* What is needed: Search each line of the data for the word "Available"; copy every line where it is found.

[Saved data entries]

■ ■ ■ ■ ■

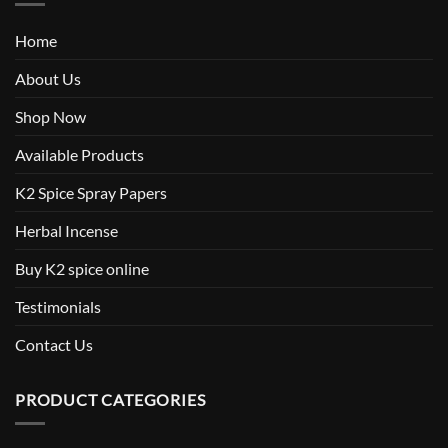
Home
About Us
Shop Now
Available Products
K2 Spice Spray Papers
Herbal Incense
Buy K2 spice online
Testimonials
Contact Us
PRODUCT CATEGORIES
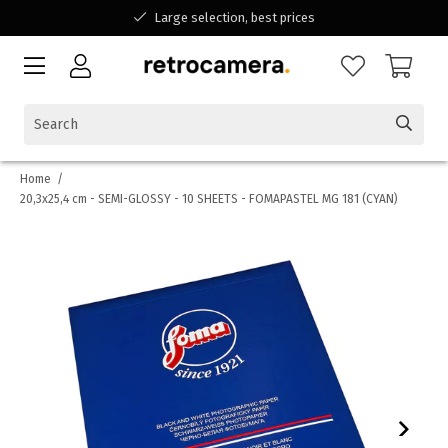
Large selection, best prices
Available for all your questions
Shopping at a Belgian family-run business
Home
/
20,3x25,4 cm - SEMI-GLOSSY - 10 SHEETS - FOMAPASTEL MG 181 (CYAN)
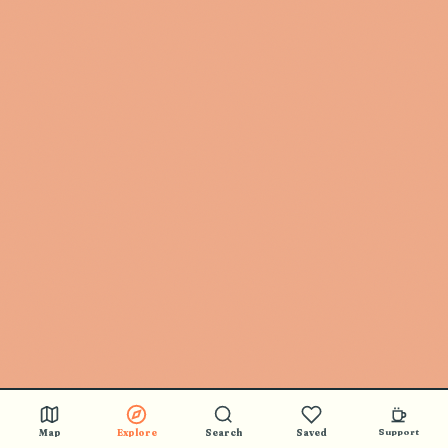
Map
Explore
Search
Saved
Support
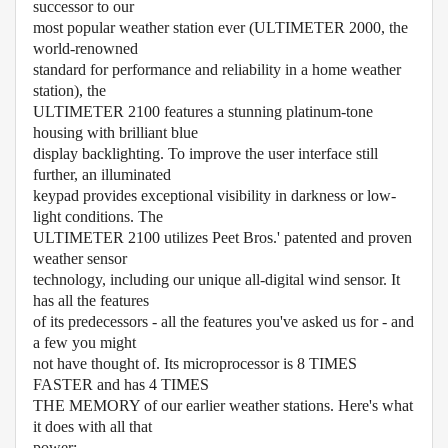
successor to our
most popular weather station ever (ULTIMETER 2000, the
world-renowned
standard for performance and reliability in a home weather
station), the
ULTIMETER 2100 features a stunning platinum-tone
housing with brilliant blue
display backlighting. To improve the user interface still
further, an illuminated
keypad provides exceptional visibility in darkness or low-
light conditions. The
ULTIMETER 2100 utilizes Peet Bros.' patented and proven
weather sensor
technology, including our unique all-digital wind sensor. It
has all the features
of its predecessors - all the features you've asked us for - and
a few you might
not have thought of. Its microprocessor is 8 TIMES
FASTER and has 4 TIMES
THE MEMORY of our earlier weather stations. Here's what
it does with all that
power:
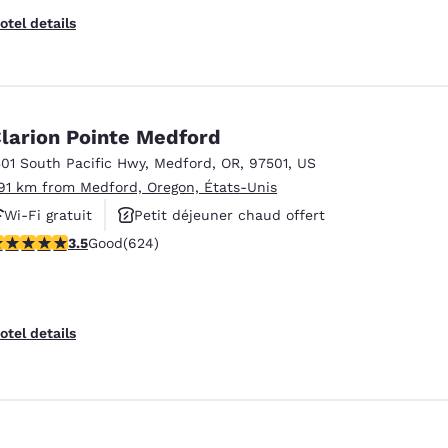
otel details
larion Pointe Medford
501 South Pacific Hwy
,
Medford
,
OR
,
97501
,
US
.91 km from Medford, Oregon, États-Unis
Wi-Fi gratuit
Petit déjeuner chaud offert
.51 stars rating. Good. 624 reviews
3.5
Good
(624)
Animaux acceptés
otel details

■ ■ ■ ■ ■

* Exercise result:
Available Products
Available for all your questions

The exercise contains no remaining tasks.